Re: bohe and delta experimentation...

Everything ends up as binary on either side today. So long as it arrives in
the form that was transmitted, it doesn't matter what the encoding is.
Cookies today are all mostly encoded in something from that binary, with
the most likely being base-64 encoding. Base-64 encoding is highly
compressible (using entropy coding). Encryption makes LZ77 and its ilk not
efficient, but that is a separate thingie entirely :)

-=R


On Wed, Jan 16, 2013 at 2:47 PM, Nico Williams <nico@cryptonector.com>wrote:

> On Wed, Jan 16, 2013 at 4:07 PM, James M Snell <jasnell@gmail.com> wrote:
> > After going a number of scenarios with bohe using a variety of
> > stream-compression scenarios it's painfully obvious that there is really
> no
> > way around the CRIME issue when using stream-compression. So with that,
> I'm
> > turning my attention to the use of Roberto's delta encoding and exploring
> > whether or not binary optimized values can make a significant difference
> (as
> > opposed to simply dropping in huffman-encoded text everywhere).
>
> Well, we could pursue enhanced session continuation (Phillip's term
> for using MACs taken over nonces, among other things, instead of or in
> addition to cookies).
>
> But I think it'd be nice to explore compression of header names and of
> some header values.  So let's,
>
> > I'm starting with dates first...
> >
> >[...]
> >
> > By comparison, I devised a simple binary coding for dates using the
> > following format:
> >
> > +-+---+---+-------------------+
> > |M|TZH|TZM|   year (16-bit)   |
> > +-+---+---+-----+-------------+
> > | month (4-bit) | day (5-bit) |
> > +---------------+-------------+
> > | hour (5-bit)  | minute (6)  |
> > +---------------+-------------+
> > | second (6 bit)| millis (31) |
> > +---------------+-------------+
> > |d|tz hrs (5 bit)| tz min (6) |
> > +-----------------------------+
> >
> > M, TZH and TZM are single bit flags.
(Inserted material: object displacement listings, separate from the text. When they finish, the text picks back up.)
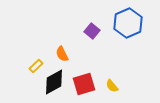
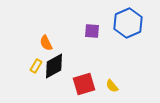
purple square: rotated 35 degrees counterclockwise
orange semicircle: moved 16 px left, 11 px up
yellow rectangle: rotated 16 degrees counterclockwise
black diamond: moved 16 px up
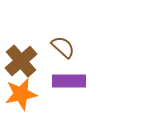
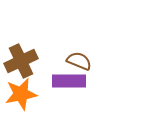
brown semicircle: moved 16 px right, 14 px down; rotated 20 degrees counterclockwise
brown cross: rotated 16 degrees clockwise
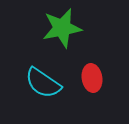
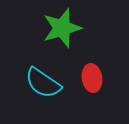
green star: rotated 6 degrees counterclockwise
When M is set, the value includes a
> > 31-bit millisecond field. When TZH is set, it includes timezone offset
> > hours, and when TZM is set, it includes timezone offset minutes. The d
> field
> > (last row) is a single bit indicating positive or negative timezone
> offset.
>
> You don't need 31 bits for milliseconds; 10 will do!  But sure, it's
> nice to be able to get to microseconds, in which case 20 bits should
> suffice, or nanoseconds, in which case 30 bits should suffice.  In no
> case do we need 31 bits for fractions of seconds.  But at best we save
> 21 bits -- two bytes, or, if we're lucky, three.
>
> > The minimum possible binary encoding is 6-bytes, which includes the first
> > three flag bits, year, month, day, hour, minute and second. The maximum
> > possible encoding is 11-bytes which includes full timezone offset and
> > milliseconds. Giving an average encoding of 8-bytes over any sample size
> of
> > randomly generated timestamps.
>
> But if everyone chooses to send the max then it's 11 vs. the 12 you
> got with date string compression.  Too trivial a gain?
>
> Of course, an encoding that uses, say, 44 bits for twos-complement (do
> we need negative dates for this?) seconds since the Unix epoch + 20
> for microseconds would always be 8 bytes, but we'd get no TZ
> information, and TZ info would require at least two more bytes so...
> we're back to about 10-12 bytes.  If we could do with just 34 bits for
> seconds w/o negative dates we're getting closer to always 8 bytes.
> And if we could do with just 33 bits for seconds ... we'd get to
> exactly 8 bytes but at the price of a 2,242 year problem.
>
> What if we use julian day?  Then we'd need 31 bits for days (which
> allows us to go 1000 years into the future), 16 bits for seconds and
> milliseconds, and now we're at 6 bytes + two more for TZ data.  And if
> we encode TZ offset in terms of 15 minute increments then we get down
> to just 7 bytes for the whole thing.  Seven bytes is pretty good, but
> is it good enough to bother with this?
>
> We can do slightly better if we don't allow dates in the past, set a
> new epoch, and limit how far into the future our dates will go (we can
> always allow for encoding far-future dates with many more bytes).  I
> think we can probably get down to 6 bytes for dates, including TZ
> information and milliseconds for the next few decades then go up to 7
> bytes and so on.
>
> > Will be turning my attention to cookie values next. I'm considering
> whether
> > or not we should produce a code-tree that is specific to cookie headers
> > and/or allow for purely binary values.
>
> Where cookies bear encrypted session state you won't be able to
> compress them at all.  And it's not like the server can't do the
> effort to set maximally-compressed cookies -- it should!  IMO: leave
> cookies alone.
>
> Nico
> --
>
>

Received on Wednesday, 16 January 2013 23:13:52 UTC